### Work order
An exact copy of every record below is needed, with the pictures left out.

### Given records

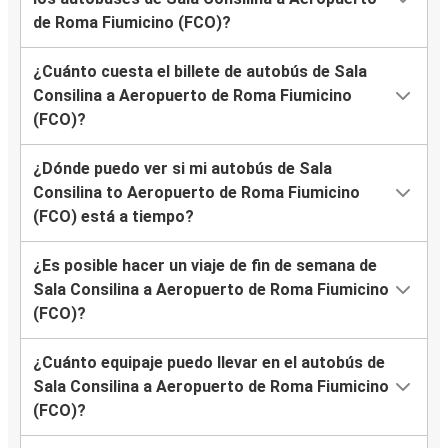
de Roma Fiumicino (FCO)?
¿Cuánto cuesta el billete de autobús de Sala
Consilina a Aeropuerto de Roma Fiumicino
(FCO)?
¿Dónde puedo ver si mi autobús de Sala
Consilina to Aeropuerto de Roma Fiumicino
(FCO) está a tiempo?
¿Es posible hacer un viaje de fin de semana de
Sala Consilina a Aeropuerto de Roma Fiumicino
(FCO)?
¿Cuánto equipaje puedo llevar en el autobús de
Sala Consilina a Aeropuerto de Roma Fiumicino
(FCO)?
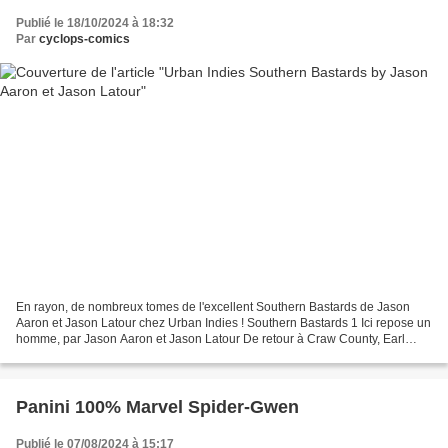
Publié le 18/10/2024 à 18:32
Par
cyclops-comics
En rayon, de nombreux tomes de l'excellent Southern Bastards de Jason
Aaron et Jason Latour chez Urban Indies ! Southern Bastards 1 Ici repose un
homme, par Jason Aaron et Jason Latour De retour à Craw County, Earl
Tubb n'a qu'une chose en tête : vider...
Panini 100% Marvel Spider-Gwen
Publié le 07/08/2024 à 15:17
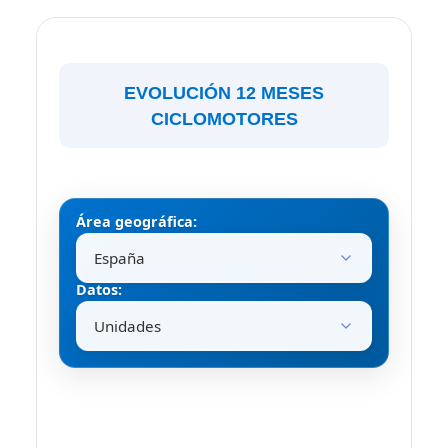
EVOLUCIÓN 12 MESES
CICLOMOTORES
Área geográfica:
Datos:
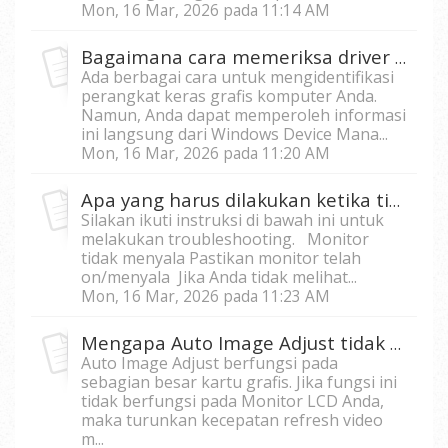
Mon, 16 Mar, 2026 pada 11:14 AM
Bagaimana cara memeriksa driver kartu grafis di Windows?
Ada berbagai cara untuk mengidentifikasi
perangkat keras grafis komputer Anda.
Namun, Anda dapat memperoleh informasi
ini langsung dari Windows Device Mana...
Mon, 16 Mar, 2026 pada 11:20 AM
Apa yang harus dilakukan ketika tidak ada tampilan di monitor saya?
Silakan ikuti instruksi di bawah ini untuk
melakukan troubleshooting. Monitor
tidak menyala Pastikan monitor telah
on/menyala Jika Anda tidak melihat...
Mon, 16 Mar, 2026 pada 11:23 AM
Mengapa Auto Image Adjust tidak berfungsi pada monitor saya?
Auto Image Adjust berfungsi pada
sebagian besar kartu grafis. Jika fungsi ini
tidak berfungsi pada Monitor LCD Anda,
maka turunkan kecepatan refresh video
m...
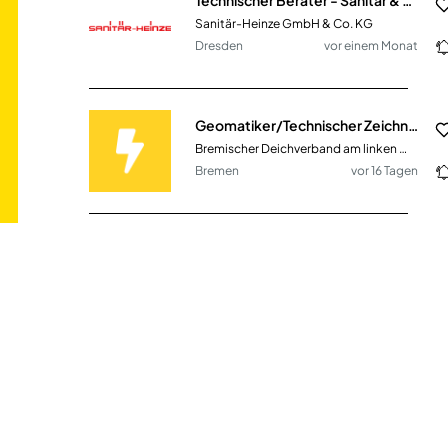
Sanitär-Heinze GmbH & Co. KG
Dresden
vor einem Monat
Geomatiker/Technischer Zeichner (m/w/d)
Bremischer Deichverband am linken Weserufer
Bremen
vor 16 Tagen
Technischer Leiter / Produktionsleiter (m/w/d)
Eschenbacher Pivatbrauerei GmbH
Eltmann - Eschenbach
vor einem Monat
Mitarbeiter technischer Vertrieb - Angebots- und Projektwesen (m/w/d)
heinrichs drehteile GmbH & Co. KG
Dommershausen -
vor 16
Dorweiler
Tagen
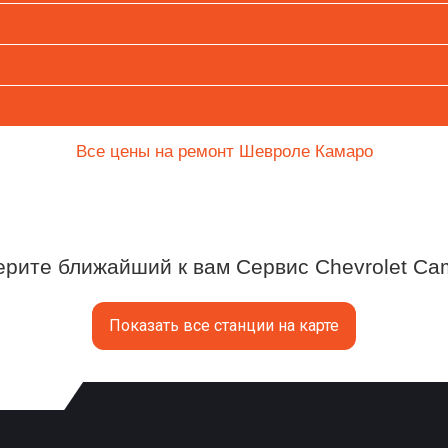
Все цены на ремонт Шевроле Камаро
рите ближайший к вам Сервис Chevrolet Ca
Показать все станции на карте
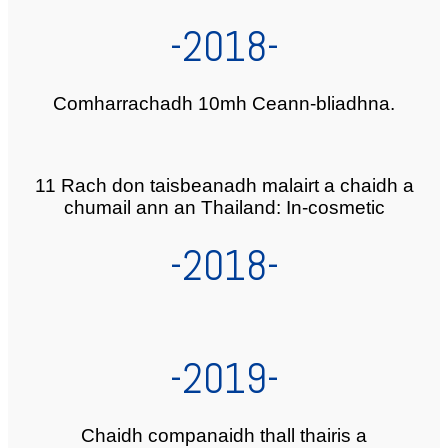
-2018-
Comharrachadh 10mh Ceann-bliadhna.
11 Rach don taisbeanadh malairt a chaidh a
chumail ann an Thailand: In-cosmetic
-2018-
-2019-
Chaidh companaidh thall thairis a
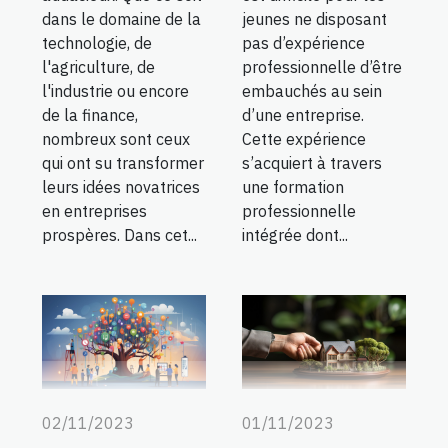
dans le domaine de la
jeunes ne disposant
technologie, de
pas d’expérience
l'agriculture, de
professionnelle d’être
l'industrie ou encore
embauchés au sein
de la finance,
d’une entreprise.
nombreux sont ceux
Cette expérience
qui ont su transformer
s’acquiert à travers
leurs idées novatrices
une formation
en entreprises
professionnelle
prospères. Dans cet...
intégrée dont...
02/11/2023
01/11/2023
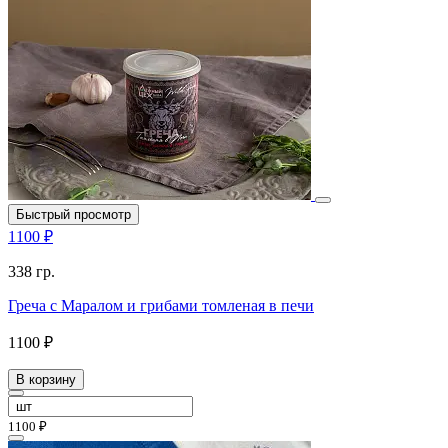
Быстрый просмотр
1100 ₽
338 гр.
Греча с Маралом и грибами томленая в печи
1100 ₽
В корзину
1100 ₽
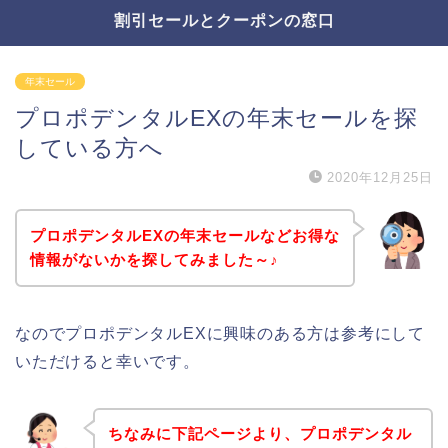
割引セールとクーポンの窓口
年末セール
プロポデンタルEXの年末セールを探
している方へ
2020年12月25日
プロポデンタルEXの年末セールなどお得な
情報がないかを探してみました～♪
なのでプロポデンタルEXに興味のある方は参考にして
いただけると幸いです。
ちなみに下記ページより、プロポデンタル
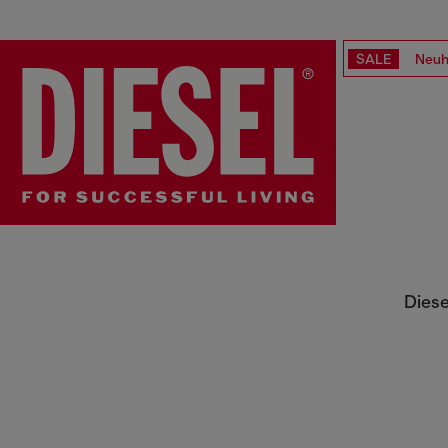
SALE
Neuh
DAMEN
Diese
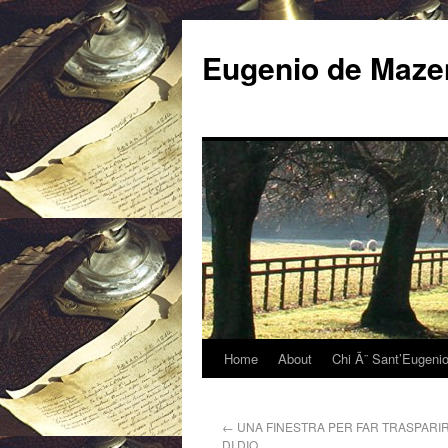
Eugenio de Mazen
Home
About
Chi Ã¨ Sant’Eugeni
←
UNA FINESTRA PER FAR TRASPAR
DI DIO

### Output below
de Roma Fiumicino (FCO)?
¿Cuánto cuesta el billete de autobús de Sala
Consilina a Aeropuerto de Roma Fiumicino
(FCO)?
¿Dónde puedo ver si mi autobús de Sala
Consilina to Aeropuerto de Roma Fiumicino
(FCO) está a tiempo?
¿Es posible hacer un viaje de fin de semana de
Sala Consilina a Aeropuerto de Roma Fiumicino
(FCO)?
¿Cuánto equipaje puedo llevar en el autobús de
Sala Consilina a Aeropuerto de Roma Fiumicino
(FCO)?
Publié le 18/10/2024 à 18:32
Par
cyclops-comics
En rayon, de nombreux tomes de l'excellent Southern Bastards de Jason
Aaron et Jason Latour chez Urban Indies ! Southern Bastards 1 Ici repose un
homme, par Jason Aaron et Jason Latour De retour à Craw County, Earl
Tubb n'a qu'une chose en tête : vider...
Panini 100% Marvel Spider-Gwen
Publié le 07/08/2024 à 15:17
EVOLUCIÓN 12 MESES
CICLOMOTORES
Área geográfica:
Datos:
Mon, 16 Mar, 2026 pada 11:14 AM
Bagaimana cara memeriksa driver kartu grafis di Windows?
Ada berbagai cara untuk mengidentifikasi
perangkat keras grafis komputer Anda.
Namun, Anda dapat memperoleh informasi
ini langsung dari Windows Device Mana...
Mon, 16 Mar, 2026 pada 11:20 AM
Apa yang harus dilakukan ketika tidak ada tampilan di monitor saya?
Silakan ikuti instruksi di bawah ini untuk
melakukan troubleshooting. Monitor
tidak menyala Pastikan monitor telah
on/menyala Jika Anda tidak melihat...
Mon, 16 Mar, 2026 pada 11:23 AM
Mengapa Auto Image Adjust tidak berfungsi pada monitor saya?
Auto Image Adjust berfungsi pada
sebagian besar kartu grafis. Jika fungsi ini
tidak berfungsi pada Monitor LCD Anda,
maka turunkan kecepatan refresh video
m...
Sanitär-Heinze GmbH & Co. KG
Dresden
vor einem Monat
Geomatiker/Technischer Zeichner (m/w/d)
Bremischer Deichverband am linken Weserufer
Bremen
vor 16 Tagen
Technischer Leiter / Produktionsleiter (m/w/d)
Eschenbacher Pivatbrauerei GmbH
Eltmann - Eschenbach
vor einem Monat
Mitarbeiter technischer Vertrieb - Angebots- und Projektwesen (m/w/d)
heinrichs drehteile GmbH & Co. KG
Dommershausen -
vor 16
Dorweiler
Tagen
Все цены на ремонт Шевроле Камаро
рите ближайший к вам Сервис Chevrolet Ca
Показать все станции на карте
-2018-
Comharrachadh 10mh Ceann-bliadhna.
11 Rach don taisbeanadh malairt a chaidh a
chumail ann an Thailand: In-cosmetic
-2018-
-2019-
Chaidh companaidh thall thairis a
dans le domaine de la
jeunes ne disposant
technologie, de
pas d’expérience
l'agriculture, de
professionnelle d’être
l'industrie ou encore
embauchés au sein
de la finance,
d’une entreprise.
nombreux sont ceux
Cette expérience
qui ont su transformer
s’acquiert à travers
leurs idées novatrices
une formation
en entreprises
professionnelle
prospères. Dans cet...
intégrée dont...
02/11/2023
01/11/2023
Быстрый просмотр
1100 ₽
338 гр.
Греча с Маралом и грибами томленая в печи
1100 ₽
В корзину
1100 ₽
割引セールとクーポンの窓口
年末セール
プロポデンタルEXの年末セールを探
している方へ
2020年12月25日
プロポデンタルEXの年末セールなどお得な
情報がないかを探してみました～♪
なのでプロポデンタルEXに興味のある方は参考にして
いただけると幸いです。
ちなみに下記ページより、プロポデンタル
SALE
Neuh
DAMEN
Diese
Eugenio de Mazen
Home
About
Chi Ã¨ Sant’Eugeni
←
UNA FINESTRA PER FAR TRASPAR
DI DIO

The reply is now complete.